In January, NovaCorp named MorSwift ‘the best new technology-based company in western Nova Scotia.’ With that distinction came a $100,000 seed equity investment from NovaCorp.

MorSwift manufactures a machine invented by Roland Swift--a machine that will put a rubber band on pretty much anything.

He says the invention came about when his cousin suggested there should be a machine that would band lobster claws. Swift, in turn, invented one, not realizing that the University of Maine and University of Prince Edward Island had each invested more than a decade trying to do just that.

Swift says, he started looking around and he saw rubber bands everywhere. On crabs and broccoli, letters and magazines. When he investigated, he learned that all of these things were being banded by hand.

Brian Hatchett of the National Research Council and Julie MacLean of Digby’s Growth Opportunities saw the potential in Swift’s product early on, he says, adding that development of the first prototype cost about $80,000. He says local people, including employees, have also invested in his start-up business.

Swift says since creating his prototype he has taken machines to trade shows in the United States. And he has received offers—not just from companies that have a use for the machines, but from cities and states that want him to set up his manufacturing plant on their turf. “They’ve offered buildings, and capital and tax incentives.”
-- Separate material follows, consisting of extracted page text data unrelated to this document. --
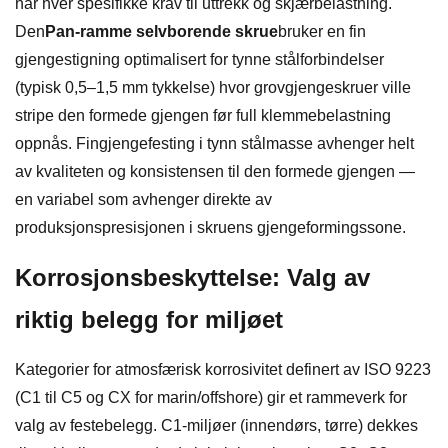
har hver spesifikke krav til uttrekk og skjærbelastning.
Den
Pan-ramme selvborende skrue
bruker en fin
gjengestigning optimalisert for tynne stålforbindelser
(typisk 0,5–1,5 mm tykkelse) hvor grovgjengeskruer ville
stripe den formede gjengen før full klemmebelastning
oppnås. Fingjengefesting i tynn stålmasse avhenger helt
av kvaliteten og konsistensen til den formede gjengen —
en variabel som avhenger direkte av
produksjonspresisjonen i skruens gjengeformingssone.
Korrosjonsbeskyttelse: Valg av
riktig belegg for miljøet
Kategorier for atmosfærisk korrosivitet definert av ISO 9223
(C1 til C5 og CX for marin/offshore) gir et rammeverk for
valg av festebelegg. C1-miljøer (innendørs, tørre) dekkes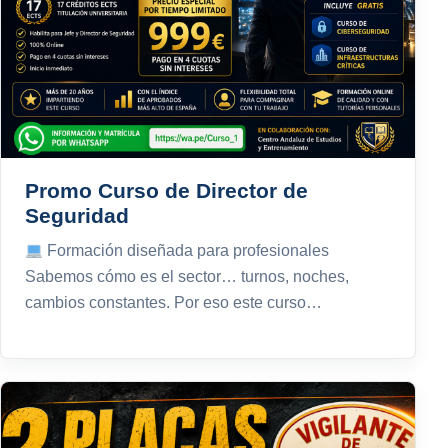
Promo Curso de Director de
Seguridad
Formación diseñada para profesionales
Sabemos cómo es el sector… turnos, noches,
cambios constantes. Por eso este curso…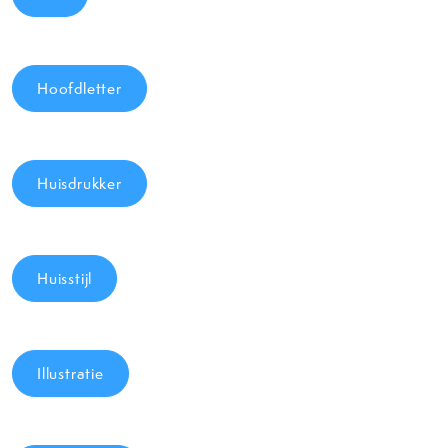
Hoofdletter
Huisdrukker
Huisstijl
Illustratie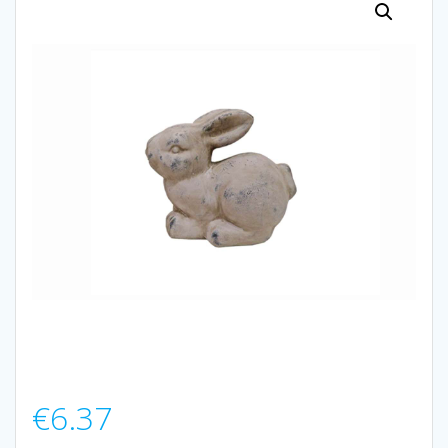
€
6.37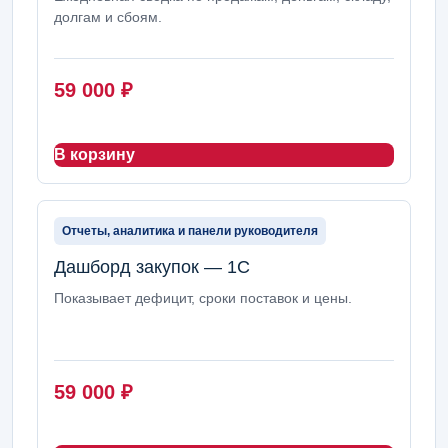
долгам и сбоям.
59 000
₽
В корзину
Отчеты, аналитика и панели руководителя
Дашборд закупок — 1С
Показывает дефицит, сроки поставок и цены.
59 000
₽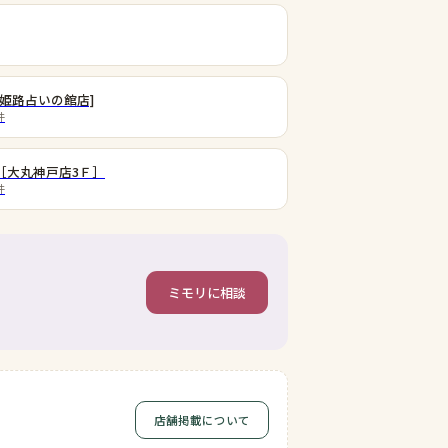
姫路占いの館店]
件
［大丸神戸店3Ｆ］
件
ミモリに相談
店舗掲載について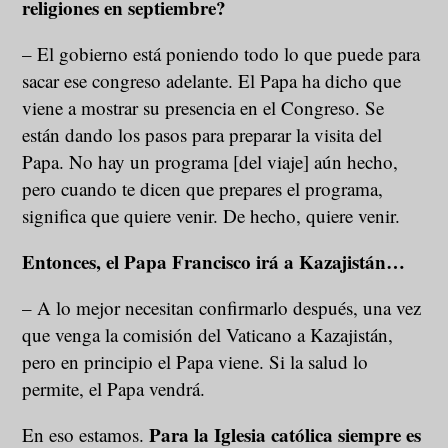
religiones en septiembre?
– El gobierno está poniendo todo lo que puede para
sacar ese congreso adelante. El Papa ha dicho que
viene a mostrar su presencia en el Congreso. Se
están dando los pasos para preparar la visita del
Papa. No hay un programa [del viaje] aún hecho,
pero cuando te dicen que prepares el programa,
significa que quiere venir. De hecho, quiere venir.
Entonces, el Papa Francisco irá a Kazajistán…
– A lo mejor necesitan confirmarlo después, una vez
que venga la comisión del Vaticano a Kazajistán,
pero en principio el Papa viene. Si la salud lo
permite, el Papa vendrá.
Para la Iglesia católica siempre es
En eso estamos.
Swift, who hails from Brier Island, says he wants to continue to live in here, and he wants to create jobs here.

“I want to have a stable business that will provide jobs locally that can pay more than a subsistence wage. Jobs that provide a decent living—with medical and dental plans. We don’t have enough jobs like that in Digby County.”

Swift told MacIsaac that, within 18 months, he would like to have a 20,000 square foot production facility. There’s a market for 100 machines per month and there are definitely 20 to 50 people in Digby who are in the market for good jobs.